Don’t put key workers at end of the Covid vaccine queue, warn UK unions


Senior public health advisers and unions have warned that frontline workers could die unnecessarily from Covid-19 because they have not been prioritised in the government’s vaccine distribution plan.

The Department of Health’s interim plan for delivering a new vaccine, which could be approved by the end of the year and rolled out in 2021, prioritises the elderly along with health and care workers but doesn’t include essential workers in the most dangerous roles. There was also anger that the government has yet to commit to vaccinate thousands of people who work in hospitals such as cleaners, porters, security guards and patient transport drivers.

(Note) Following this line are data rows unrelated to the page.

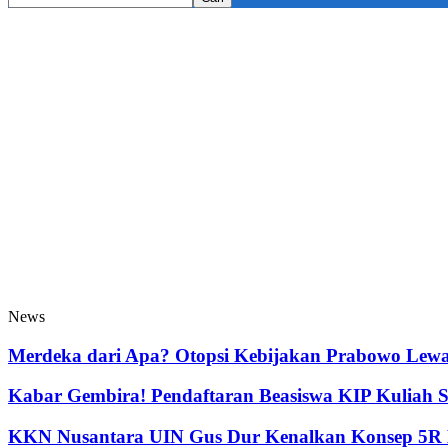
News
Merdeka dari Apa? Otopsi Kebijakan Prabowo Lewat
Kabar Gembira! Pendaftaran Beasiswa KIP Kuliah 
KKN Nusantara UIN Gus Dur Kenalkan Konsep 5R B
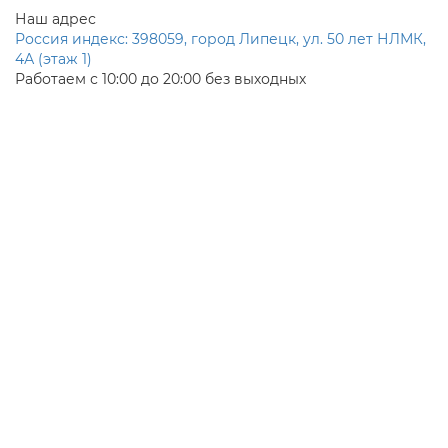
Наш адрес
Россия индекс: 398059, город Липецк, ул. 50 лет НЛМК,
4А (этаж 1)
Работаем с 10:00 до 20:00 без выходных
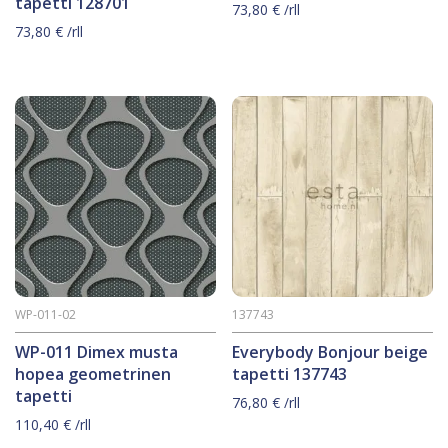
tapetti 128701
73,80
€
/rll
73,80
€
/rll
WP-011-02
137743
WP-011 Dimex musta
Everybody Bonjour beige
hopea geometrinen
tapetti 137743
tapetti
76,80
€
/rll
110,40
€
/rll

Steve Green, a hospital security guard in London, who is still struggling with the physical after-effects of contracting Covid, said outsourced staff should not be left out of an early vaccine rollout. “The doctors and nurses are my friends – of course they should be vaccinated first – but I thought, after last time, people had stopped seeing us as second class,” said Green, not his real name. “Just because there’s a different company on our payslips – we’re still NHS at heart – why don’t they think I need protecting?”

Lola McEvoy, GMB key worker organiser, said outsourced hospital workers needed to know if they were at the front of the queue for the vaccine, like directly employed NHS workers. “It is simply wrong if once again they are to face the same risk to their lives as their NHS colleagues, without the same protection. We are all willing the vaccine to be a success, but for this rollout to work our members must be vaccinated as a priority,” she said.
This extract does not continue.